S. flexneri and a number of other cytosolic bacteria promote bacterial dissemination by hijacking host actin cytoskeleton machinery to form actin comet tails which emanate from one pole of the bacterium and provide mechanical force to propel bacterium-containing extensions into neighboring cells. I found that while GBP1-targeted bacteria remain viable, they replicate within intracellular aggregates and fail to form actin comet tails. Accordingly, wildtype but not a PBM-deficient GBP1 mutant restricts S. flexneri cell-to-cell spread in plaque assays. I also found that S. flexneri counters GBP1-mediated host defenses using a secreted effector, IpaH9.8. Accordingly, human-adapted S. flexneri, through the action of IpaH9.8, is more resistant to GBP1 targeting than the non-human-adapted bacillus B. thailandensis.
Finally, I examined the role of human GBP1 in shaping the host cell transcriptional response in S. flexneri infected cells, and found that GBP1 promotes the expression of several chemokines, including CXCL1, CXCL9, CXCL10, and CCL2, which act as chemoattractants for professional immune cells.

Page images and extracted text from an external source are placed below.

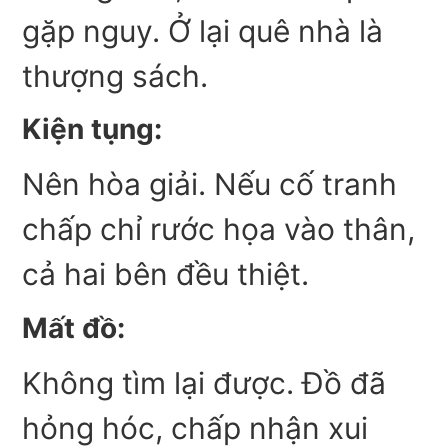
gặp nguy. Ở lại quê nhà là
thượng sách.
Kiện tụng:
Nên hòa giải. Nếu cố tranh
chấp chỉ rước họa vào thân,
cả hai bên đều thiệt.
Mất đồ:
Không tìm lại được. Đồ đã
hỏng hóc, chấp nhận xui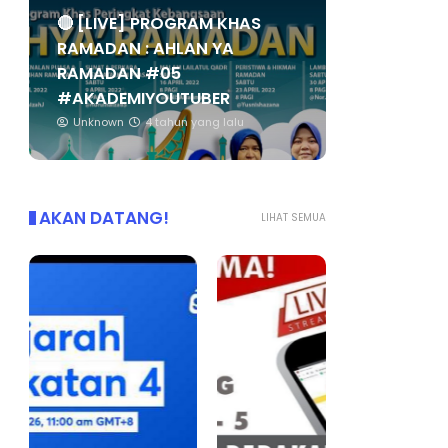
🔴 [LIVE] PROGRAM KHAS
RAMADAN : AHLAN YA
RAMADAN #05
#AKADEMIYOUTUBER
Unknown
4 tahun yang lalu
AKAN DATANG!
LIHAT SEMUA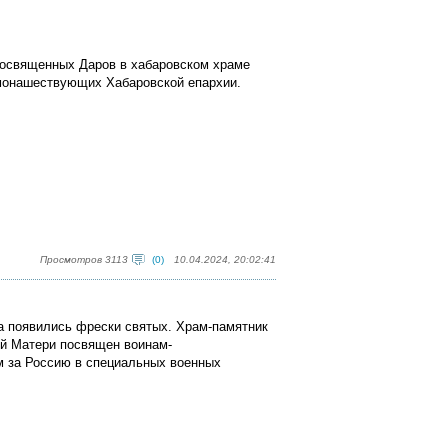
еосвященных Даров в хабаровском храме
 монашествующих Хабаровской епархии.
Просмотров 3113
(0)
10.04.2024, 20:02:41
а появились фрески святых.
Храм-памятник
ей Матери посвящен воинам-
м за Россию в специальных военных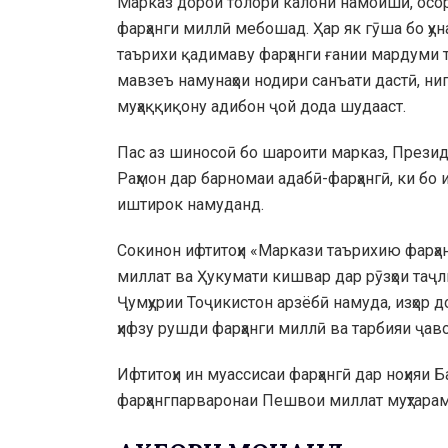
Марказ дорои толори калони намоишӣ, осор
фарҳанги миллӣ мебошад. Ҳар як гӯша бо ҳу
таърихи қадимаву фарҳанги ғании мардуми 
мавзеъ намунаҳои нодири санъати дастӣ, ниг
муҳаққиқону адибон ҷой дода шудааст.
Пас аз шиносоӣ бо шароити марказ, Презид
Раҳмон дар барномаи адабӣ-фарҳангӣ, ки бо и
иштирок намуданд.
Сокинон ифтитоҳи «Маркази таърихию фарҳа
миллат ва Ҳукумати кишвар дар рӯзҳои таҷ
Ҷумҳурии Тоҷикистон арзёбӣ намуда, изҳор д
ҳифзу рушди фарҳанги миллӣ ва тарбияи ҷаво
Ифтитоҳи ин муассисаи фарҳангӣ дар ноҳияи 
фарҳангпарваронаи Пешвои миллат муҳтара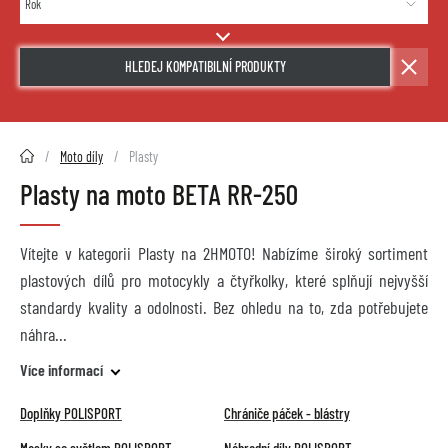
HLEDEJ KOMPATIBILNÍ PRODUKTY
2HMOTO.cz
Moto díly
Plasty
Plasty na moto BETA RR-250
Vítejte v kategorii Plasty na 2HMOTO! Nabízíme široký sortiment
plastových dílů pro motocykly a čtyřkolky, které splňují nejvyšší
standardy kvality a odolnosti. Bez ohledu na to, zda potřebujete
náhra
Více informací
Doplňky POLISPORT
Chrániče páček - blástry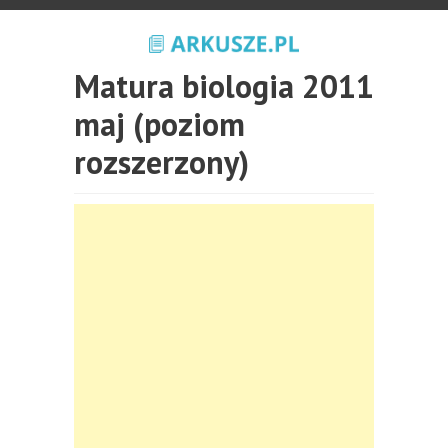
Matura biologia 2011
maj (poziom
rozszerzony)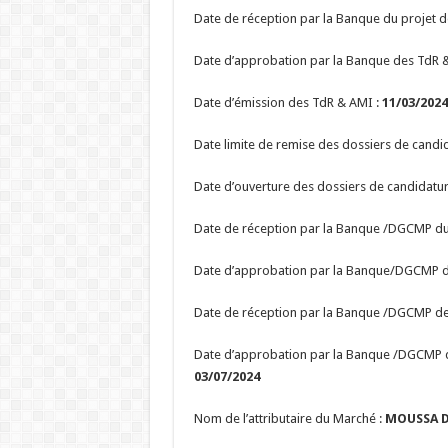
Date de réception par la Banque du projet 
Date d’approbation par la Banque des TdR 
Date d’émission des TdR & AMI :
11/03/2024
Date limite de remise des dossiers de candid
Date d’ouverture des dossiers de candidatur
Date de réception par la Banque /DGCMP du 
Date d’approbation par la Banque/DGCMP de 
Date de réception par la Banque /DGCMP de 
Date d’approbation par la Banque /DGCMP de
03/07/2024
Nom de l’attributaire du Marché :
MOUSSA D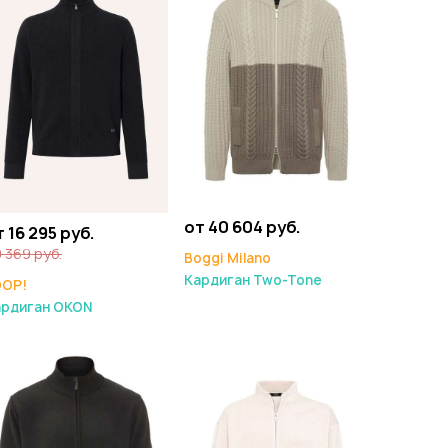
от 40 604 руб.
 16 295 руб.
 369 руб.
Boggi Milano
Кардиган Two-Tone
OOP!
ардиган OKON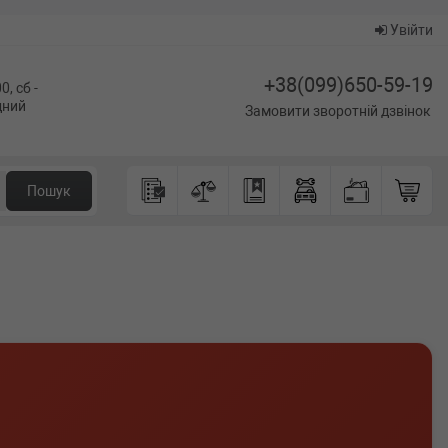
Увійти
+38(099)650-59-19
0, сб -
ідний
Замовити зворотній дзвінок
Пошук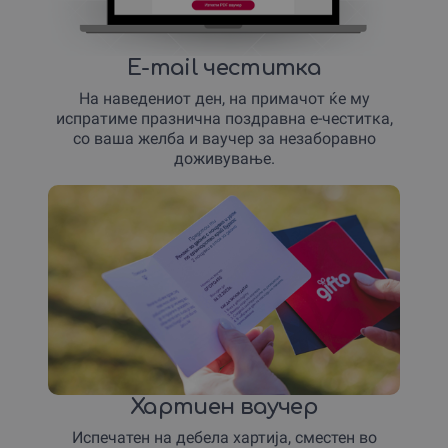
E-mail честитка
На наведениот ден, на примачот ќе му
испратиме празнична поздравна е-честитка,
со ваша желба и ваучер за незаборавно
доживување.
Хартиен ваучер
Испечатен на дебела хартија, сместен во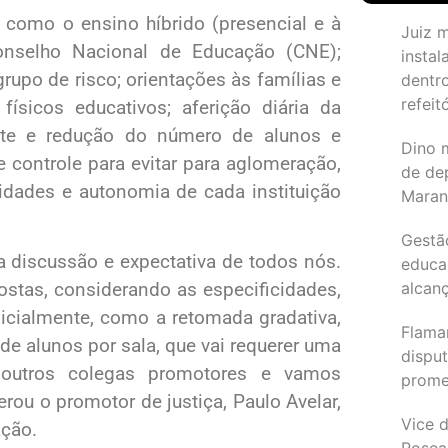
como o ensino híbrido (presencial e à
Juiz 
Conselho Nacional de Educação (CNE);
instal
rupo de risco; orientações às famílias e
dentr
refeit
físicos educativos; aferição diária da
nte e redução do número de alunos e
Dino 
 controle para evitar para aglomeração,
de de
cidades e autonomia de cada instituição
Maran
Gestã
a discussão e expectativa de todos nós.
educa
alcanç
stas, considerando as especificidades,
nicialmente, como a retomada gradativa,
Flama
e alunos por sala, que vai requerer uma
dispu
 outros colegas promotores e vamos
promet
rou o promotor de justiça, Paulo Avelar,
Vice d
ação.
Rosea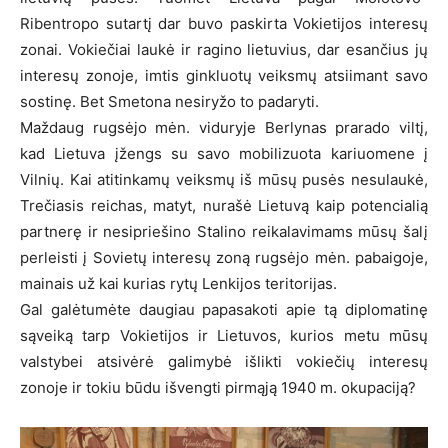
Ribentropo sutartį dar buvo paskirta Vokietijos interesų
zonai. Vokiečiai laukė ir ragino lietuvius, dar esančius jų
interesų zonoje, imtis ginkluotų veiksmų atsiimant savo
sostinę. Bet Smetona nesiryžo to padaryti.
Maždaug rugsėjo mėn. viduryje Berlynas prarado viltį,
kad Lietuva įžengs su savo mobilizuota kariuomene į
Vilnių. Kai atitinkamų veiksmų iš mūsų pusės nesulaukė,
Trečiasis reichas, matyt, nurašė Lietuvą kaip potencialią
partnerę ir nesipriešino Stalino reikalavimams mūsų šalį
perleisti į Sovietų interesų zoną rugsėjo mėn. pabaigoje,
mainais už kai kurias rytų Lenkijos teritorijas.
Gal galėtumėte daugiau papasakoti apie tą diplomatinę
sąveiką tarp Vokietijos ir Lietuvos, kurios metu mūsų
valstybei atsivėrė galimybė išlikti vokiečių interesų
zonoje ir tokiu būdu išvengti pirmąją 1940 m. okupaciją?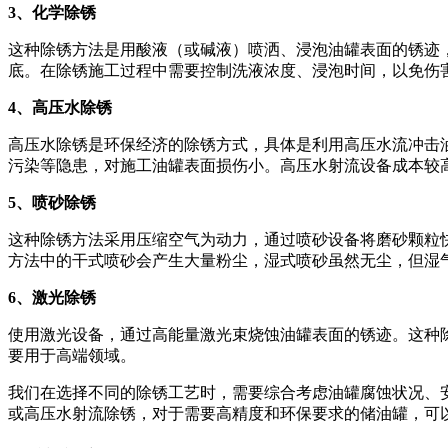
3、化学除锈
这种除锈方法是用酸液（或碱液）喷洒、浸泡油罐表面的锈迹
底。在除锈施工过程中需要控制洗液浓度、浸泡时间，以免伤
4、高压水除锈
高压水除锈是环保经济的除锈方式，具体是利用高压水流冲击
污染等隐患，对施工油罐表面损伤小。高压水射流设备成本较
5、喷砂除锈
这种除锈方法采用压缩空气为动力，通过喷砂设备将磨砂颗粒
方法中的干式喷砂会产生大量粉尘，湿式喷砂虽然无尘，但湿
6、激光除锈
使用激光设备，通过高能量激光束烧蚀油罐表面的锈迹。这种
要用于高端领域。
我们在选择不同的除锈工艺时，需要综合考虑油罐腐蚀状况、
或高压水射流除锈，对于需要高精度和环保要求的储油罐，可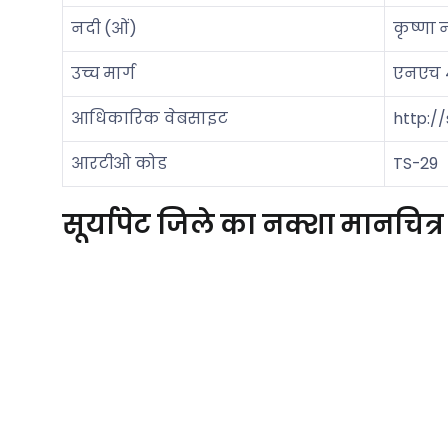
नदी (ओं)
कृष्णा
उच्च मार्ग
एनएच 
आधिकारिक वेबसाइट
http://
आरटीओ कोड
TS-29
सूर्यापेट जिले का नक्शा मानचित्र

This role in chemokine expression was independent of the GBP1 PBM and CaaX motif necessary for bacterial targeting, and extended not only to B. thailandensis, but also L. monocytogenes, which is untargeted by GBP1. Furthermore, GBP2 could functionally substitute for GBP1 to support expression of CXCL10, implicating other GBPs in the process.
Together, the work encompassed in this dissertation sheds light on the role of the human GBPs in host cell defense against intracellular pathogens, and identifies previously unknown roles for the GBPs in precluding bacterial actin-based motility and shaping the host transcriptional response to pathogens.